Marina Noris*,{dagger}, Federica Casiraghi*,{dagger}, Marta Todeschini*,{dagger}, Paolo Cravedi*,{dagger}, Daniela Cugini*,{dagger}, Giuseppe Monteferrante*,{dagger}, Sistiana Aiello*,{dagger}, Linda Cassis*,{dagger}, Eliana Gotti*, Flavio Gaspari*, Dario Cattaneo*,{dagger}, Norberto Perico* and Giuseppe Remuzzi*,{dagger}

* Department of Immunology and Organ Transplantation, Ospedali Riuniti–Mario Negri Institute for Pharmacological Research, and {dagger} Center for Research on Organ Transplantation, Chiara Cucchi De Alessandri & Gilberto Crespi, Bergamo, Italy

Address correspondence to: Dr. Marina Noris, Mario Negri Institute for Pharmacological Research, Via Gavazzeni 11, 24125, Bergamo, Italy. Phone: +39-035-319888; Fax: +39-035-319331; E-mail: noris{at}marionegri.it

Received for publication October 23, 2006. Accepted for publication December 20, 2006.
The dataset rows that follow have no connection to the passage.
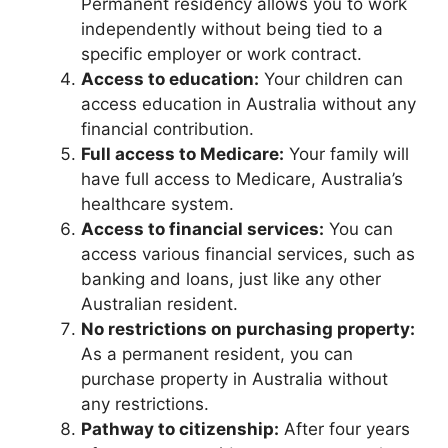
Permanent residency allows you to work
independently without being tied to a
specific employer or work contract.
Access to education:
Your children can
access education in Australia without any
financial contribution.
Full access to Medicare:
Your family will
have full access to Medicare, Australia’s
healthcare system.
Access to financial services:
You can
access various financial services, such as
banking and loans, just like any other
Australian resident.
No restrictions on purchasing property:
As a permanent resident, you can
purchase property in Australia without
any restrictions.
Pathway to citizenship:
After four years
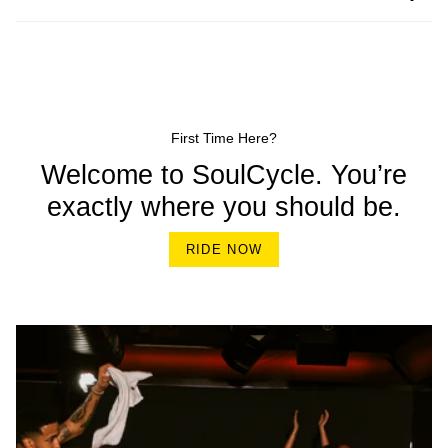
First Time Here?
Welcome to SoulCycle. You’re
exactly where you should be.
RIDE NOW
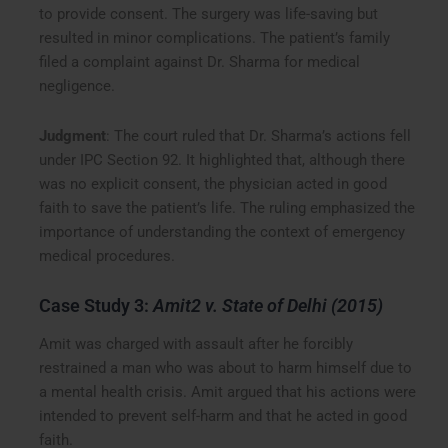
to provide consent. The surgery was life-saving but
resulted in minor complications. The patient’s family
filed a complaint against Dr. Sharma for medical
negligence.
Judgment
: The court ruled that Dr. Sharma’s actions fell
under IPC Section 92. It highlighted that, although there
was no explicit consent, the physician acted in good
faith to save the patient’s life. The ruling emphasized the
importance of understanding the context of emergency
medical procedures.
Case Study 3:
Amit2 v. State of Delhi (2015)
Amit was charged with assault after he forcibly
restrained a man who was about to harm himself due to
a mental health crisis. Amit argued that his actions were
intended to prevent self-harm and that he acted in good
faith.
Allogeneic immune responses are modulated by a subset of host T cells with regulatory function (Treg) contained within the CD4+CD25high subset. Evidence exists that Treg expand after peritransplantation lymphopenia, inhibit graft rejection, and induce and maintain tolerance. Little, however, is known about the role of Treg in the clinical setting. IL-2 and activation by T cell receptor engagement are instrumental to generate and maintain Treg, but the influence of immunosuppressants on Treg homeostasis in humans in vivo has not been investigated. This study monitored Treg phenotype and function during immune reconstitution in renal transplant recipients who underwent profound T cell depletion with Campath-1H and received sirolimus or cyclosporine (CsA) as part of their maintenance immunosuppressive therapy. CD4+CD25high cells that expressed FOXP3 underwent homeostatic peripheral expansion during immune reconstitution, more intense in patients who received sirolimus than in those who were given CsA. T cells that were isolated from peripheral blood long term after transplantation were hyporesponsive to alloantigens in both groups. In sirolimus- but not CsA-treated patients, hyporesponsiveness was reversed by Treg depletion. T cells from CsA-treated patients were anergic. Thus, lymphopenia and calcineurin-dependent signaling seem to be primary mediators of CD4+CD25high Treg expansion in renal transplant patients. These findings will be instrumental in developing "tolerance permissive" immunosuppressive regimens in the clinical setting.